If you really want change and prosperity? Learn to share. You have the resources, but evidently you lack the courage and creativity. If just a fraction of the leaders at WEF put their heads together, you could solve global problems overnight.
Until then, WEF is a con. Its job is not dialogue, or improving the state of the world. Its job is to give false hope that the billionaires and political elites care about the future of humanity, as they keep sucking our one shared Earth dry.
One thing I’ve been unable to stop thinking about is the simple fact that Luke Kemp explains in Goliath’s Curse—and that I discussed with him in a recent episode of Urgent Futures—that inequality is the root driver of collapse.
Inequality is rising all over the world, and inequality makes everyone less safe. If there’s one thing I wish the billionaire class would recognize, it’s this simple fact.

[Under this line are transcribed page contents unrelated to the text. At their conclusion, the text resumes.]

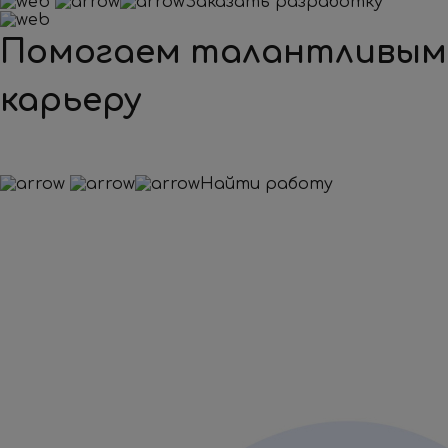
Заказать разработку
Помогаем талантливым
карьеру
Найти работу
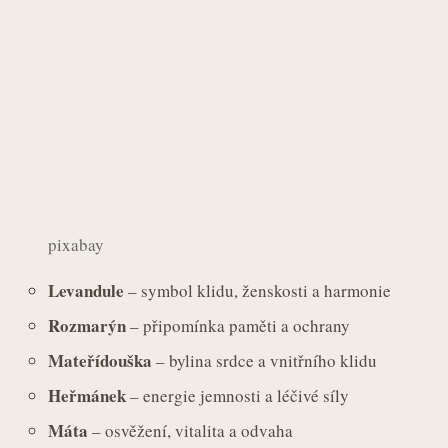
pixabay
Levandule
– symbol klidu, ženskosti a harmonie
Rozmarýn
– připomínka paměti a ochrany
Mateřídouška
– bylina srdce a vnitřního klidu
Heřmánek
– energie jemnosti a léčivé síly
Máta
– osvěžení, vitalita a odvaha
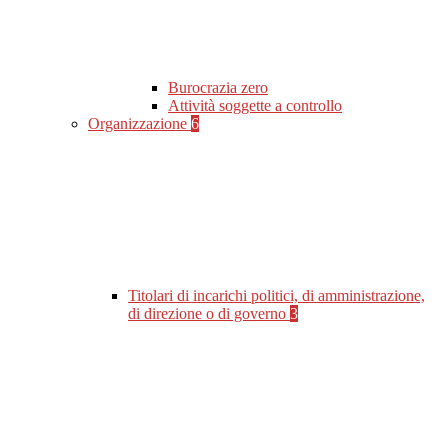
Burocrazia zero
Attività soggette a controllo
Organizzazione
6
Titolari di incarichi politici, di amministrazione,
di direzione o di governo
3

They’re commitment to increasing their power is making the world more dangerous for everyone—including them.
WEF could be a place where real cooperation happens, where actionable responses to wicked problems are proposed, and where the most asymmetrically-resourced of the world invest in livable futures for everyone. Billionaires and political elites have benefitted astronomically from public investment, but evidently feel no responsibility to reinvest in those publics. This doesn’t exist in a vacuum; as the saying goes, there’s no such thing as infinite growth on a finite planet. Their accumulation is driving us toward collapse—and rising authoritarianism, global heating, biodiversity loss, and social fragmentation are just a few of the byproducts we’re witnessing in real time.
We urgently need more just, equitable systems, and they could play an outsized role in building them. It’s very simple: we need systems where nobody is able to accumulate these extremes of wealth and power in the first place. Our puckish little digital graffiti is a call for all the above.